Introduction
In the digital age, streaming services like Netflix continue to evolve by offering diverse content. To enhance user experience, machine learning-based recommendation systems play a crucial role in providing content tailored to individual preferences.
This project develops a content-based recommendation system using both supervised and unsupervised learning algorithms to identify patterns in data and suggest relevant movies to users.
Methodology
1. Data Preprocessing
Before building the model, data preprocessing was performed to ensure data quality:
- Handling missing values in columns such as director, cast, country, date_added, rating, and duration.
- Removing irrelevant attributes like duration and date_added.
- Encoding categorical variables using Label Encoding and Bag of Words to transform text into numerical representations.

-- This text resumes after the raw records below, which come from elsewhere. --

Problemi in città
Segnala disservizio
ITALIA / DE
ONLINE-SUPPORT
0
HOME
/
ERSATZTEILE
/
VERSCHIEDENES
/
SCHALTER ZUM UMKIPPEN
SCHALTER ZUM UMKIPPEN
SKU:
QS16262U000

2. Exploratory Data Analysis (EDA)
Initial analysis of the Netflix dataset revealed several interesting patterns:
- Content distribution by type shows that 69.6% of Netflix content consists of movies, while 30.4% are TV shows.
- The United States produces the highest number of titles, with 2,819 pieces of content.
- Highly correlated genres include Action with TV Action & Adventure and Romantic Movies with Romantic TV Shows.
3. Implementation of the Recommendation System
This project employs two primary approaches:
- Content-Based Filtering: Uses cosine similarity and bag-of-words to calculate movie similarity based on attributes such as directors, actors, genres, and country of origin.
- Clustering & Graph Representation:
- K-Means Clustering groups movies with similar descriptions using CountVectorizer.
- A NetworkX Graph is created where nodes represent movies, actors, directors, and genres, and relationships between entities are analyzed using cosine similarity.
For example, the system provides top recommendations for:
- Ocean’s Twelve → Movies with similar action and crime elements.
- Stranger Things → TV shows with mystery and adventure themes
Network Analysis
Top Recommendation for Ocean's Twelve
Top Recommendation for Stranger Things
Model Evaluation
Various machine learning models were tested to measure performance:
| Model | Metric | Value |
|---|---|---|
| KNN | Accuracy | 1.00 |
| Decision Tree | Accuracy | 0.8638 |
| Random Forest | Accuracy | 0.8383 |
| Logistic Regression | Accuracy | 0.3990 |
| Naive Bayes | Davies-Bouldin Index | 1.310 |
| K-Means Clustering | Davies-Bouldin Index | 1.451 |
Evaluation Insights:
- KNN achieved the highest accuracy (100%), making it highly effective for recommendation purposes.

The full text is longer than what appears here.